John Buehler, a reservationist and guest-relations official at Cannon Beach Vacations Rentals, said he thinks suspending the lottery system “would change the data they would gather” and that “the data would be faulty.”
Buehler said suspending the system could result in “unexpected circumstances.” The lottery permit helps some property owners afford to maintain their properties at a higher level, he said. Also, a suspension could penalize the city’s budget.
Kerr said the suspension would not affect the budget that much, because the homeowners could still let their properties as short-term rentals. Also, there are “not nearly as many” lottery permits as short-term rentals.
“There’s always been this tension between business and residents. But at the same time, there needs to be a balance,” she said.

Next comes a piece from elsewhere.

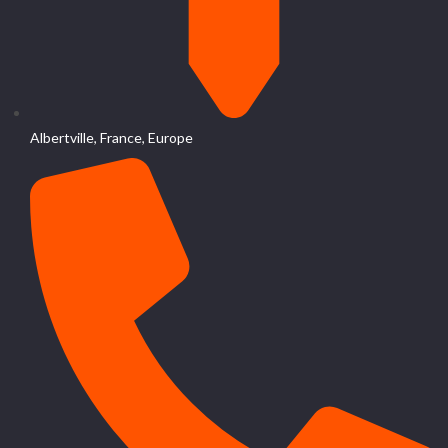
Albertville, France, Europe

Of the 11 houses on her block of residences, she said, six are short-term rentals. Living next to such a rental is “like living next to a motel with no manager.” The visitors are noisy, leave trash around and are inconsiderate, because they don’t have “any vested interest in the city.”
And visitors let their dogs “off the leash to chase rabbits in the neighborhood.”
“I never eat out here anymore (during the tourist season),” she said, “because I have to wait an hour for a table.”
Kerr added that Cannon Beach has “become almost unlivable for people who live here full time and care about the environment.”